Fig 3. Detailed explanation of how tasks are defined will be given later

runtime

This is the section for a series of task templates, as together with a series of suite default sections of rocoto and ecFlow. For example, templates for the rocoto “header” section

suite.yaml: Defines virtual object “suite_default” which represents utilities and common sections which are shared through the entire workflow.

defaults

This directory stores default value for each part of the workflow. Comparing to the default values defined in /schema, this directory focuses on “group” default grouped by categories. These default values, if defined, will overwrite default values in schema. This section is organized in “group”s which is also housing all customized variables in the case file. Adding this section make configuration more manageable.

Fig 4. Overriding sequence, values of config variables

Files:

defaults/case.yaml

This file has the top-level logic to merge other YAML data structures into the document-level settings. It merges the contents of the case files, default files, platform file, and everywhere else, and applies any validation from the schema/ directory. This file should also be the first file to begin with when trying to build CROW for a new modeling system.

defaults/downstream.yaml

This is a list of YES/NO switch to decide whether a downstream job should be included or not.

defaults/fv3_enkf.yaml

This is the default settings of fv3 model and enkf mechanics.

defaults/gfs_output_settings.yaml

This file contains settings specific to model output of GFS.

defaults/places.yaml

This file is designated place to put paths. For example the home directory of GFS model and home directory of CROW.

defaults/resources.yaml

This file stores default resource settings (number of cpu, length of time...) for each of the tasks in the workflow.

defaults/settings.yaml

This file is for general settings of global-workflow.

Testing

Unit test and regression test are provided within the CROW package to help streamlining future development of the package. Unit tests focus on individual functions, while regression test proves if the output could be reproduced with updated code. Like the CROW package itself, python 3.6 is a requirement to run these tests ( and to perform develop works for CROW package )

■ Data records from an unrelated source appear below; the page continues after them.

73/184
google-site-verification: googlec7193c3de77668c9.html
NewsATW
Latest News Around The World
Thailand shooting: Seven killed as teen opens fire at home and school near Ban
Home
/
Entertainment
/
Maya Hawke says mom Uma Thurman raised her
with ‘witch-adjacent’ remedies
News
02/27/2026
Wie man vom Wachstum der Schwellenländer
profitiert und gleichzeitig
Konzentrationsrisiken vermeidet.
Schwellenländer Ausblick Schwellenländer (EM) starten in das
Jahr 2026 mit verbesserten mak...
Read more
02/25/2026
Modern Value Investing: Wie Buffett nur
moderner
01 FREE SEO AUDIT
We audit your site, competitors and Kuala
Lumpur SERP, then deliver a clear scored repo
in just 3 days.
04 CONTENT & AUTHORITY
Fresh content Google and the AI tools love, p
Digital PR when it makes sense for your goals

Unit test: Enter the unit test directory: cd tests/unittests/slurm/ Execution command: sh run_tests.sh

Sample output: test_AprunCrayMPI_big (test_SrunMPI.TestAprunCrayMPI) ... INFO:root:assertions not set yet ok test_AprunCrayMPI_max_ppn (test_SrunMPI.TestAprunCrayMPI) ... INFO:root:assertions not set yet ok test_FirstMax (test_exampleConfig.TestExampleConfig) ... ok test_FirstTrue (test_exampleConfig.TestExampleConfig) ... ok …...

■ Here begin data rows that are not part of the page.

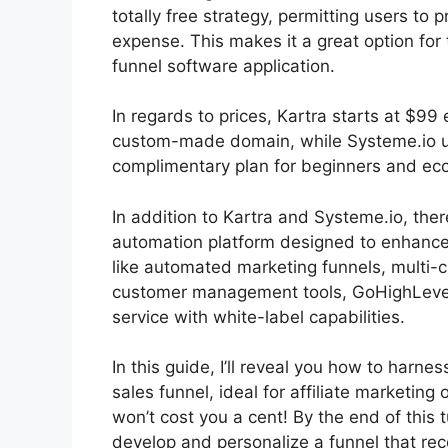
totally free strategy, permitting users to
expense. This makes it a great option for
funnel software application.
In regards to prices, Kartra starts at $
custom-made domain, while Systeme.io us
complimentary plan for beginners and econ
In addition to Kartra and Systeme.io, the
automation platform designed to enhance 
like automated marketing funnels, multi-
customer management tools, GoHighLevel i
service with white-label capabilities.
In this guide, I’ll reveal you how to harne
sales funnel, ideal for affiliate marketing 
won’t cost you a cent! By the end of this tu
develop and personalize a funnel that r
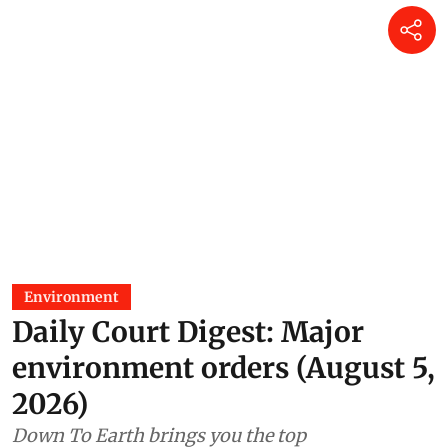
Environment
Daily Court Digest: Major
environment orders (August 5,
2026)
Down To Earth brings you the top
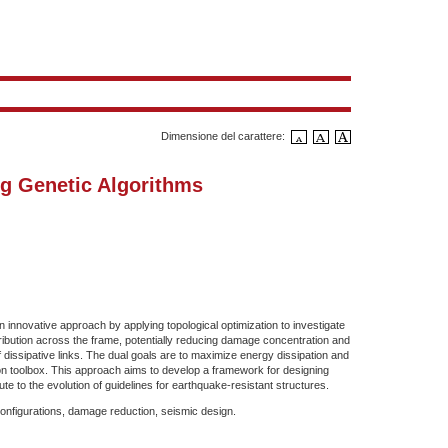
Dimensione del carattere:
g Genetic Algorithms
innovative approach by applying topological optimization to investigate
ribution across the frame, potentially reducing damage concentration and
f dissipative links. The dual goals are to maximize energy dissipation and
n toolbox. This approach aims to develop a framework for designing
e to the evolution of guidelines for earthquake-resistant structures.
configurations, damage reduction, seismic design.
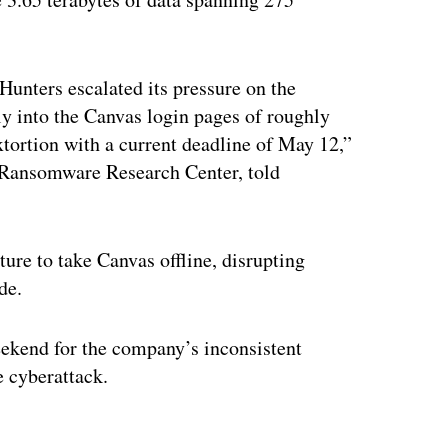
unters escalated its pressure on the
y into the Canvas login pages of roughly
xtortion with a current deadline of May 12,”
s Ransomware Research Center, told
ure to take Canvas offline, disrupting
ide.
ekend for the company’s inconsistent
e cyberattack.
ertisement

Unit test is done to ensure that all functions are in place and performs as designed. This test should be conducted after porting to a new platform, or working with a new version of the corresponding workflow (ie, global-workflow).

Regression test: Enter the regression test directory: cd tests/regtest/ Execution command: python3 regtest.py

Sample output: diff /scratch4/NCEPDEV/global/noscrub/Jian.Kuang/global-workflow/workflow/CROW/tests/test_data/regtest/cache/expdir/regtest_tmp/../../../control/defs/regtest_tmp /scratch4/NCEPDEV/global/noscrub/Jian.Kuang/global-workflow/workflow/CROW/tests/test_data/regtest/cache/expdir/regtest_tmp/../../defs/regtest_tmp Differing files : ['regtest_tmp_2016021000.def']

diff /scratch4/NCEPDEV/global/noscrub/Jian.Kuang/global-workflow/workflow/CROW/tests/test_data/regtest/cache/expdir/regtest_tmp/../../../control/expdir/regtest_tmp /scratch4/NCEPDEV/global/noscrub/Jian.Kuang/global-workflow/workflow/CROW/tests/test_data/regtest/cache/expdir/regtest_tmp/../../expdir/regtest_tmp Identical files : ['_main.yaml', 'case.yaml', 'config.anal', 'config.fcst', 'config.post', 'config.prep', 'names.yaml', 'platform.yaml', 'user.yaml', 'workflow.yaml'] Differing files : ['config.base', 'static_locations.yaml', 'workflow.crontab', 'workflow.xml'] Common subdirectories : ['config', 'defaults', 'runtime', 'schema']

CROW regression test is essentially a repeatability test for workflow generation process. This test should be done before committing any changes to the CROW master branch.